Throughout the Jacksonian era the Jacksonians proved to be violators of the United States Constitution and not the guardians they believed themselves to be. Both the Jacksonians and President Jackson
went against the Supreme Courts regarding cases that were said to be constitutional. An instance in which the Jacksonian Democrats
violated the Constitution was in the "Trail of Tears". The Supreme Court stated that the Jacksonian Democrats' actions were unconstitutional because they had issued the "Indian Removal Act". By doing this, they were in violation of the treaty of New Echota. In the 1832 decision Worcester v. Georgia, Chief Justice Marshall ruled that the Cherokees had their own land and that they did not need to follow Georgia law in their own territory. This ruling of the Supreme Court did not stop Jacksonians from driving the Cherokees off of their land. Jackson used the Constitution to benefit himself when he vetoed the national bank, even after the Supreme Court had already ruled that the bank was constitutional. When South Carolina declared a reduced tariff void and threatened to secede, President Jackson responded in an unconstitutionally. He threatened to send militia to enforce the tariff and the Jacksonian Congress passed a bill approving this military force, if necessary. This was in direct violation of the Constitution. They continued to violate the Constitution by placing censors on the mail and intercepting abolitionist literature or mail into or from the south. This was an infringement on the Constitution because it violated the first amendment.

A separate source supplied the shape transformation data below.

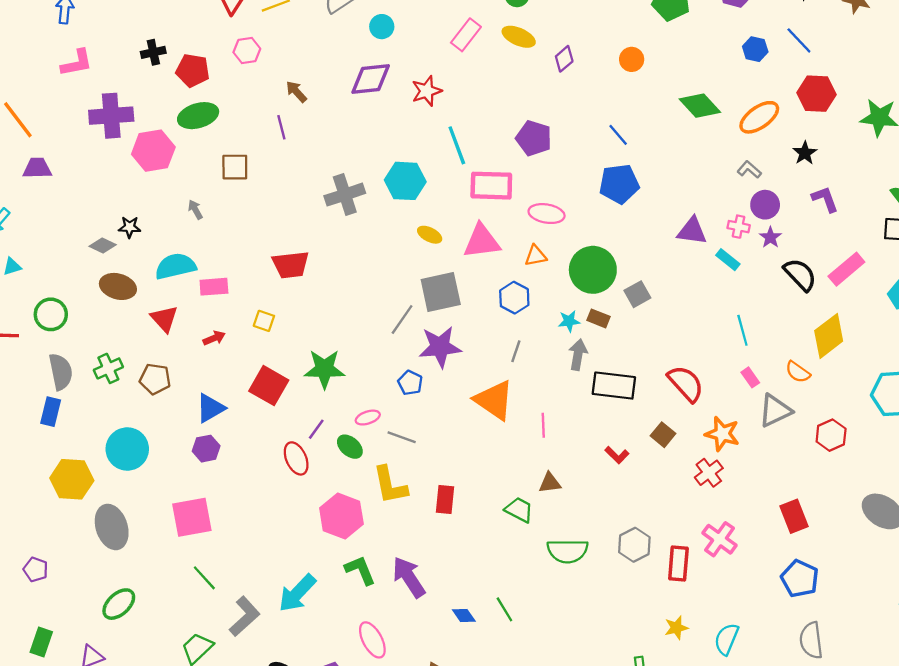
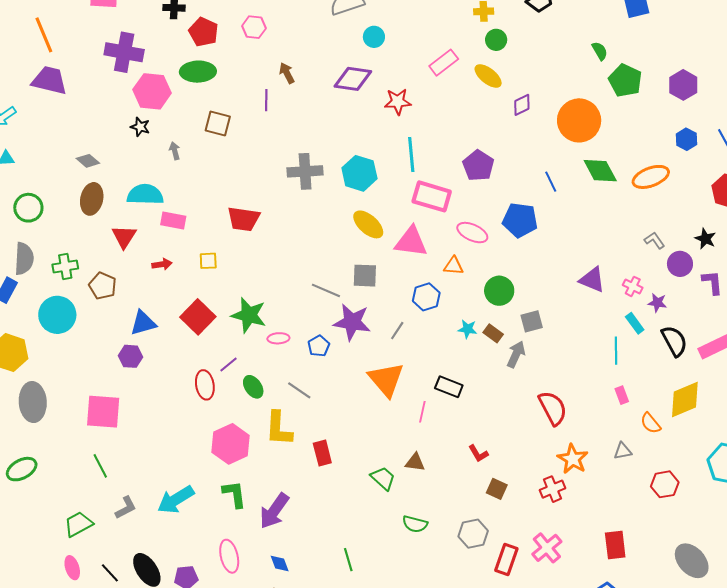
orange circle: (632, 59) -> (579, 120), size x2.0
green diamond: (700, 106) -> (600, 171), moved
orange ellipse: (759, 117) -> (651, 177), moved
black star: (805, 153) -> (705, 239), turned -30
purple trapezoid: (37, 168) -> (49, 80), size x1.4
blue pentagon: (619, 184) -> (520, 220), moved
purple circle: (765, 205) -> (680, 264), moved
black star: (130, 227) -> (140, 127), moved
yellow ellipse: (430, 235) -> (368, 224), size x1.5
purple star: (770, 237) -> (657, 303), turned 30
cyan rectangle: (728, 260) -> (635, 323), moved
green circle: (593, 270) -> (499, 291), size x0.7
brown ellipse: (118, 286) -> (92, 199), turned 72
gray square: (441, 292) -> (365, 276), size x0.7
gray line: (402, 320) -> (326, 290), turned 64
yellow square: (264, 321) -> (208, 261), turned -36
cyan line: (742, 330) -> (616, 351), moved
gray line: (516, 351) -> (397, 331), moved
gray arrow: (578, 355) -> (516, 354), moved
pink rectangle: (750, 377) -> (622, 395), moved
black rectangle: (614, 386) -> (449, 387), moved, size x0.7
gray triangle: (775, 411) -> (623, 451), size x0.6
pink ellipse: (368, 418) -> (278, 338), moved
brown square: (663, 435) -> (497, 489), moved, turned -30
cyan circle: (127, 449) -> (57, 315), moved
red rectangle: (445, 499) -> (322, 453), turned -35
green semicircle: (568, 551) -> (415, 524), size x0.7
purple arrow: (409, 577) -> (274, 511), turned -126
blue diamond: (464, 615) -> (280, 564), moved
gray L-shape: (244, 616) -> (126, 508), size x0.7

The Jacksonians and President Jackson proved to be both keepers and offenders of political democracy. Jacksonians did not protect political democracy for non-white men. The Cherokees and African Americans were persecuted almost entirely by the Jacksonian Democrats. They protected the interests of the poor and rich white-man; protecting the interests of farmers, mechanics, and laborers by keeping the rich from gaining too much power. Jackson and his democrats did a great deal to protect the common man. Universal Manhood Suffrage was also an important factor in the political democracy of the United States. By giving all white men the right to vote it helped lessen the power of the upper class.

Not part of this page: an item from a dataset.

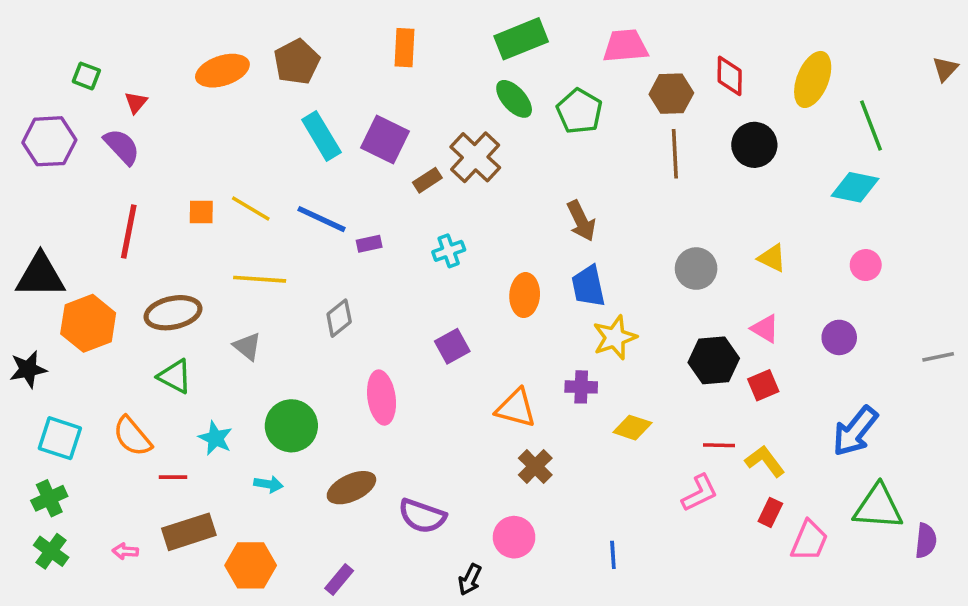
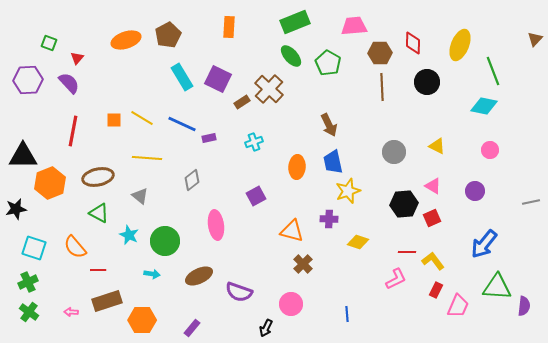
cyan star: (215, 438) -> (129, 235), moved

Jacksonians protected the individual liberty
for the white man. Again, the "Trail of Tears" and the "Indian Removal Act" are examples of times when Jacksonian Democrats were not protectors of individual liberty. Even though the courts ruled that the Indians had their own land and didn't need to follow the state laws in their territory, Jackson disregarded the Supreme Court ruling and forced them to move westward. This movement, known as the "Trail of Tears", had devastating and inhumane conditions for the Indians moving west. This violated the Indians' individual liberty to their land, as well as violating the Constitution. The Jacksonians set up a policy of rotation in office in order to give all white men the opportunity to hold public office. Since all men were equal, they believed all men were capable of holding public office. The Jacksonians and Jackson did not guard the individual liberty of women or non-white males. Women and blacks were excluded from most if not all of the individual liberties and freedoms held by white land-owning males. Also, they did not care at all about the rights of Native American Indians. In the Jacksonian era, women were hardly considered thinking people.

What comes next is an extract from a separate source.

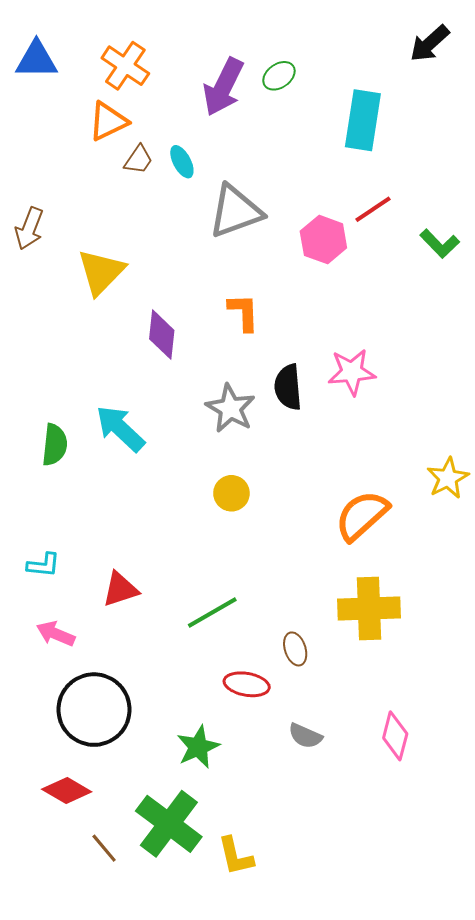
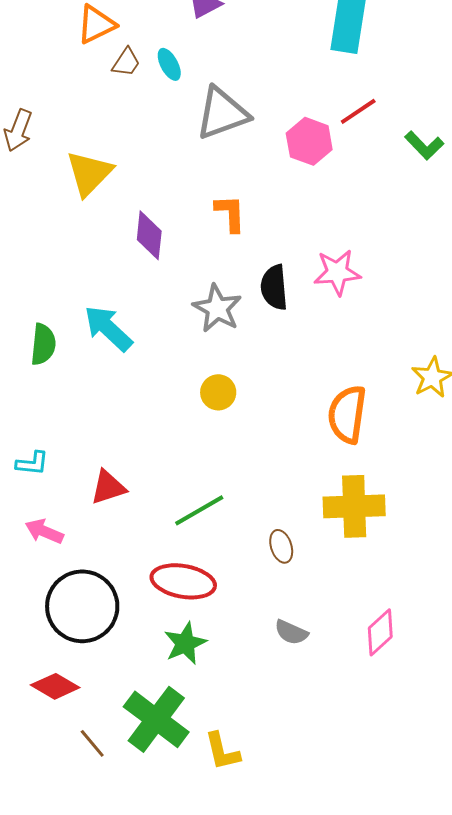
orange semicircle: (362, 516) -> (347, 414), turned -40
red ellipse: (247, 684) -> (183, 581), moved, size x1.4
pink diamond: (395, 736) -> (380, 632), turned 33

The Jacksonian democrats in fact protected economic opportunity. The picture of the Trail of Tears, where Indian tribes were forced to move to reservations, serves as an example of the Jacksonians being guardians of economic opportunity. By removing all Indians from their lands and placing them on reservations, lands opened up for farmers and the economic opportunity for men increased. This opened up many lands for farmers and working men. When dealing with the bank and the Supreme Court, Jackson and the Jacksonians seemed to be always guardians of economic opportunity. Andrew Jackson and the Jacksonian democrats believed that the US bank placed too much control into the hands of a wealthy few. Jackson vetoed the banks recharter in 1832. In an attempt to benefit the lower working classes, he placed the federal money in "pet" banks. Judge Tany, who was a supporter and a person who gave advice to Jackson and the Jacksonians, helped equal opportunity by killing the monopoly of the Charles River Bridge Corporation. This allowed others to compete with that corporation and allowed for economic opportunity to be increased.